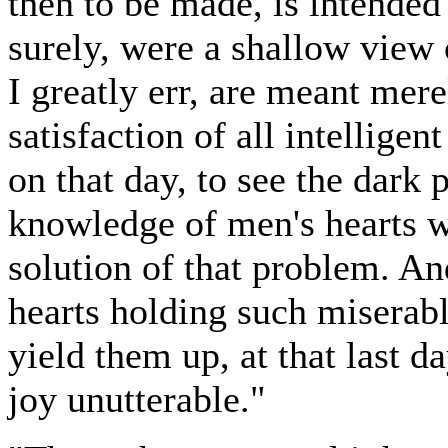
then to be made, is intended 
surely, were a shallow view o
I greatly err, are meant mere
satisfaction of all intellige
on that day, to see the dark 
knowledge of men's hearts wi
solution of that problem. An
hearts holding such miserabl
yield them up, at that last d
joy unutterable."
§
Should any entry above carry a picture, omit it and repeat everything else word for word.

then to be made, is intended 
surely, were a shallow view o
I greatly err, are meant mere
satisfaction of all intellige
on that day, to see the dark 
knowledge of men's hearts wi
solution of that problem. An
hearts holding such miserabl
yield them up, at that last d
joy unutterable."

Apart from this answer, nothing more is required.